WHAT YOU WILL DO: Print every record below exactly, minus the pictures.
*** ENTRIES PROVIDED Section Begins ***
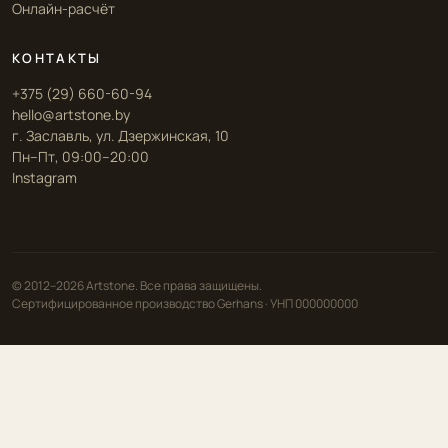
Онлайн-расчёт
КОНТАКТЫ
+375 (29) 660-60-94
hello@artstone.by
г. Заславль, ул. Дзержинская, 10
Пн–Пт, 09:00–20:00
Instagram
© 2012–2026 Artstone. Все права защищены.
Сертифицированное производство Gerhans · УНП 000000000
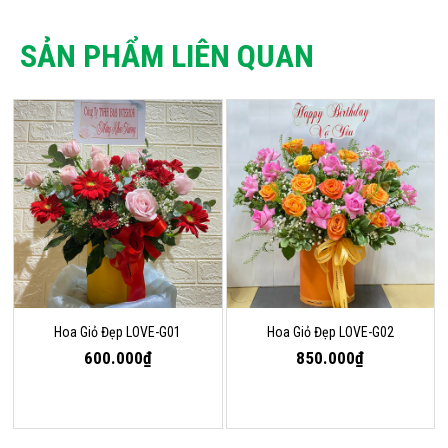
SẢN PHẨM LIÊN QUAN
Hoa Giỏ Đẹp LOVE-G01
Hoa Giỏ Đẹp LOVE-G02
600.000₫
850.000₫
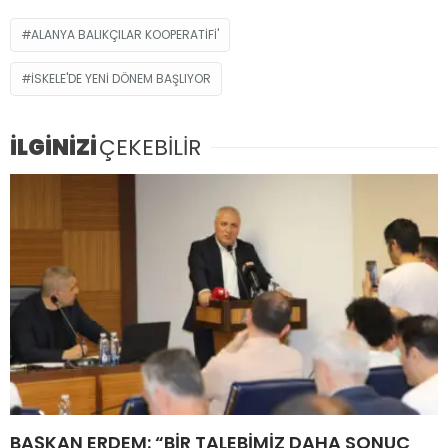
ALANYA BALIKÇILAR KOOPERATIFI'
İSKELE'DE YENİ DÖNEM BAŞLIYOR
İLGİNİZİ
ÇEKEBİLİR
BAŞKAN ERDEM: “BİR TALEBİMİZ DAHA SONUÇ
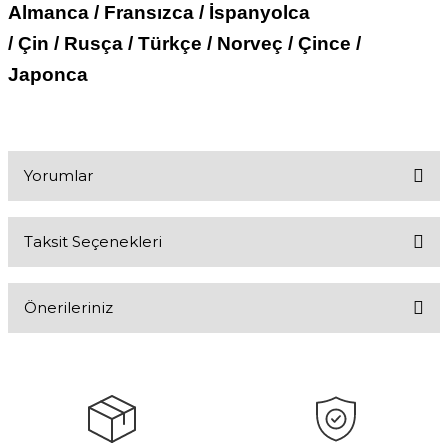
Almanca / Fransızca / İspanyolca
/ Çin / Rusça / Türkçe / Norveç / Çince /
Japonca
Yorumlar
Taksit Seçenekleri
Bu ürüne ilk yorumu siz yapın!
Önerileriniz
Yorum Yaz
Bu ürünün fiyat bilgisi, resim, ürün açıklamalarında ve diğer
konularda yetersiz gördüğünüz noktaları öneri formunu kullanarak
tarafımıza iletebilirsiniz.
Görüş ve önerileriniz için teşekkür ederiz.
*** ENTRIES PROVIDED Section Ends ***
TASK OUTPUT:
Онлайн-расчёт
КОНТАКТЫ
+375 (29) 660-60-94
hello@artstone.by
г. Заславль, ул. Дзержинская, 10
Пн–Пт, 09:00–20:00
Instagram
© 2012–2026 Artstone. Все права защищены.
Сертифицированное производство Gerhans · УНП 000000000
SẢN PHẨM LIÊN QUAN
Hoa Giỏ Đẹp LOVE-G01
Hoa Giỏ Đẹp LOVE-G02
600.000₫
850.000₫
ALANYA BALIKÇILAR KOOPERATIFI'
İSKELE'DE YENİ DÖNEM BAŞLIYOR
İLGİNİZİ
ÇEKEBİLİR
BAŞKAN ERDEM: “BİR TALEBİMİZ DAHA SONUÇ
Almanca / Fransızca / İspanyolca
/ Çin / Rusça / Türkçe / Norveç / Çince /
Japonca
Yorumlar
Taksit Seçenekleri
Bu ürüne ilk yorumu siz yapın!
Önerileriniz
Yorum Yaz
Bu ürünün fiyat bilgisi, resim, ürün açıklamalarında ve diğer
konularda yetersiz gördüğünüz noktaları öneri formunu kullanarak
tarafımıza iletebilirsiniz.
Görüş ve önerileriniz için teşekkür ederiz.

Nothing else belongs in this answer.